Помню вечера у Бриков и Маяковского, когда читал что-нибудь новое. Помню чтение "Бани". Всегда постоянный узкий круг друзей его. Помню — сказал о какой-то своей вещи: "Этого читать не буду. Это я еще не прочел Лиличке!!" (А может быть, это так — отговорка?) Вот "Баню" читает. Мы немножко опоздали с Иосифом. В передней, как полагается, приветливо встречает Булька. Тихонечко входим в маленькую столовую, до отказа заселенную друзьями Маяковского. И Мейерхольд [28] здесь с Зинаидой Райх [29] . Вижу и привычный в этом доме профиль Катаняна.30 Любил Маяковский свою "Баню", с таким удовольствием читал ее. Еще после
[28]
Мейерхольд Всеволод Эмильевич (1874–1942) — актер, режиссер.
[29]
Райх Зинаида Николаевна (1894–1939) — актриса. Жена В. Мейерхольда.
Был он в этот вечер какой-то особенно веселый — давно таким не видела: общительный и ни с того ни с сего все целовал меня в голову.
Помню Лилины обеды с традиционными пирожками. Как-то раз много было народу за столом под синим абажуром. Лиля спрашивала, "кому пирожок", и бросала круглый через стол.
Мне уже не мешала игра в карты в Володиной комнате. Если не в карты — то все равно во что, но только обязательно "на интерес". В бирюльки и то играл азартно, весь уходя в игру.
Вспоминается вечер — я за спиной Маяковского на его диване. Он играет с кем-то в карты. Я уж вздремнуть успела, а игра все идет.
Квартира в Гендриковом переулке отражала бытовую скромность и непритязательность ее обитателей. Вещи самые необходимые и простые. Меня всегда тошнило от с музейной роскошью обставленных квартир некоторых наших писателей в те дни. Это были квартиры-копилки. А простота квартиры Бриков подчеркивала большое советское благородство и Маяковского, и самых близких ему людей — Лили и Оси [31] .
Вот комната Маяковского — письменный стол и бюро без всяких штучек, тахта, небольшой шкаф, стулья.

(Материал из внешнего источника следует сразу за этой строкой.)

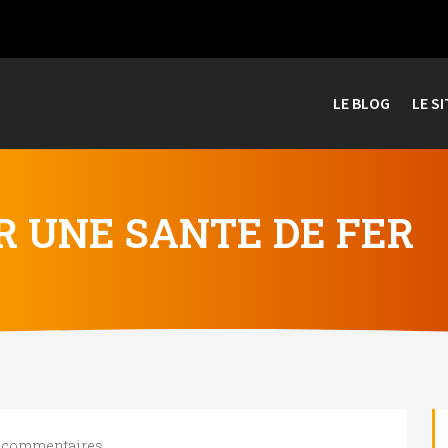
LE BLOG
LE SI
R UNE SANTE DE FER
 commentaires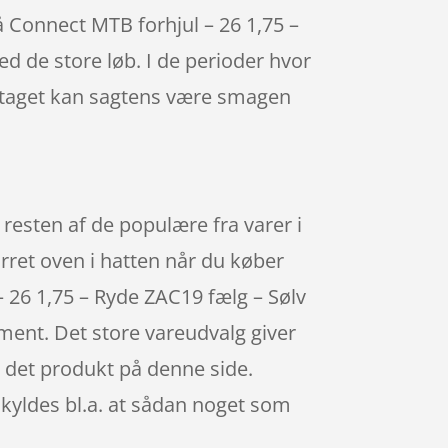
 på Connect MTB forhjul – 26 1,75 –
ed de store løb. I de perioder hvor
ndtaget kan sagtens være smagen
esten af de populære fra varer i
rret oven i hatten når du køber
 26 1,75 – Ryde ZAC19 fælg – Sølv
iment. Det store vareudvalg giver
e det produkt på denne side.
skyldes bl.a. at sådan noget som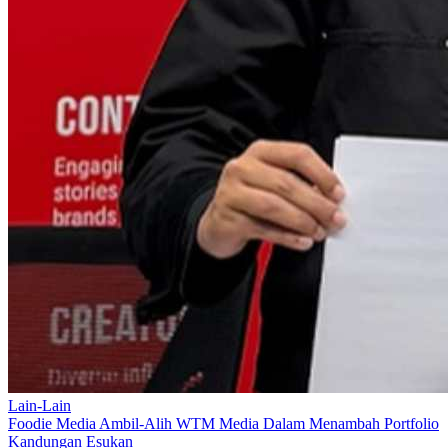
Lain-Lain
Foodie Media Ambil-Alih WTM Media Dalam Menambah Portfolio
Kandungan Esukan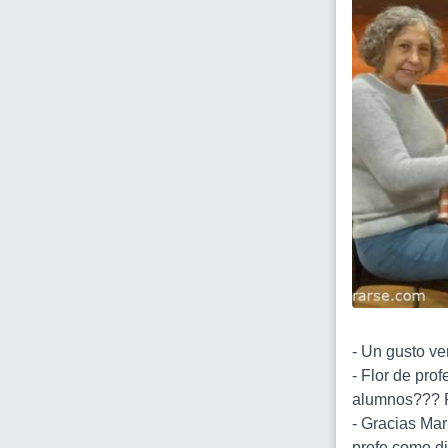
- Un gusto ve
- Flor de prof
alumnos??? F
- Gracias Mar
profe como d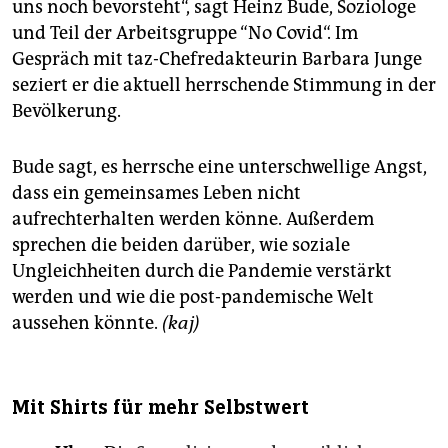
uns noch bevorsteht“, sagt Heinz Bude, Soziologe
und Teil der Arbeitsgruppe “No Covid“. Im
Gespräch mit taz-Chefredakteurin Barbara Junge
seziert er die aktuell herrschende Stimmung in der
Bevölkerung.
Bude sagt, es herrsche eine unterschwellige Angst,
dass ein gemeinsames Leben nicht
aufrechterhalten werden könne. Außerdem
sprechen die beiden darüber, wie soziale
Ungleichheiten durch die Pandemie verstärkt
werden und wie die post-pandemische Welt
aussehen könnte.
(kaj)
Mit Shirts für mehr Selbstwert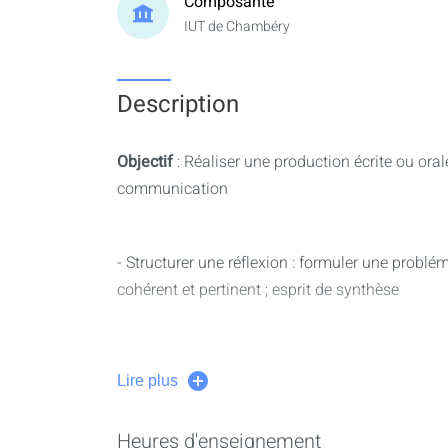
Composante
IUT de Chambéry
Description
Objectif
: Réaliser une production écrite ou oral
communication
- Structurer une réflexion : formuler une problé
cohérent et pertinent ; esprit de synthèse
- Développer ses compétences en expression ora
Lire plus
exposé, une performance (par ex. tutoriel) : pos
de l’auditoire, accroche, voix, gestuelle, utilisa
Heures d'enseignement
de présentation)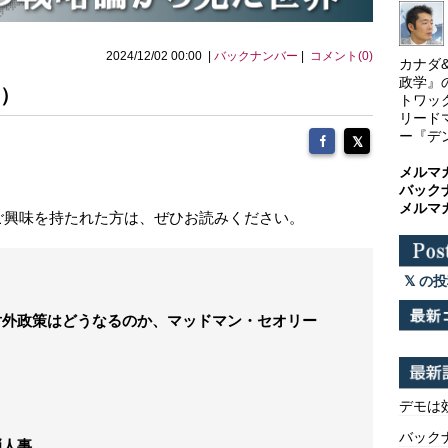
2024/12/02 00:00 |
バックナンバー
|
コメント(0)
カナダ
政学』
月）
トワッ
リード
ー『デ
メルマ
バック
メルマ
ご興味を持たれた方は、ぜひお読みください。
の投
領の対外政策はどうなるのか、マッドマン・セオリー
デモは
バックナ
弾人事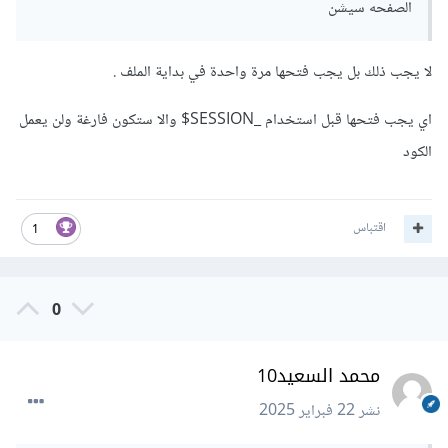
الصفحه سيشن
لا يجب ذلك بل يجب فتحها مرة واحدة في بداية الملف .
اي يجب فتحها قبل استخدام _SESSION$ والا ستكون فارغة ولن يعمل
الكود
اقتباس
1
0
محمد السعيد10
نشر
22 فبراير 2025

В Лилиной комнате такой домашний "бабушкин" коврик на стене — не то утка на нем вышита шерстями, не то какой-то зверек. Комната Осипа Максимовича — сплошь книги, книги, книги и немножко места для тахты и столика. (А у Маяковского книги были в проезде Серова.)
[31]
Ося — Брик Осип Максимович (1888–1945) — писатель, литературовед.
Чужих — чуждых — в этот дом не пускали. Это был настоящий советский дом и прекрасное, крепкое содружество живущих в нем.
На входных дверях медная дощечка — такая знакомая, привычная:
БРИК
МАЯКОВСКИЙ
– -
За завтраком Маяковский всегда с газетой. Пьет однажды чай и из-за газеты говорит работнице: "Отнесите мои ботинки в починку". — "Куда еще их нести?" — раздраженно спрашивает та. — "В кондитерскую". — "Сразу успокоилась", — рассказывает? В. В., смеется.
Рассказывает: какой-то пишущий, получив нелестный отзыв о своих стихах, говорит Маяковскому: "Ведь я их под вас делаю". — "Лучше делайте под себя".
– -
По дороге в Америку, через океан, — с кем-то из спутников игра: перестановка слогов в словах — кто удачнее. Играли азартно, даже когда штормило. Между приступами морской болезни. Стоя где-то возле капитанского мостика, придумал — "монский капитастик". Самому понравилось — запомнил, рассказал.
– -
С удовольствием вспоминает, как его в ЦКК ВКП(б) вызвали за какую-то провинность и как там удивились, узнав, что он не член партии. Чуть-чуть не получил партвзыскание.
– -
Не только в стихах гордился Советским Союзом, родиной. Даже в мелочах.
Помню, какую умилительную гордость проявлял, вышагивая по Парку культуры и отдыха. Встретились как-то с ним — я и Иосиф — днем в парке. Было много цветов, было чисто, были какие-то цветочные часы, павильоны-ресторанчики, аттракционы всякие. "Вот ведь и у нас могут культурно, по-европейски, вот и цветы, и окурков нигде нет. А то ли еще будет". Кажется, пустяк, а Маяковского аж распирает от гордости и ходит по парку как хозяин.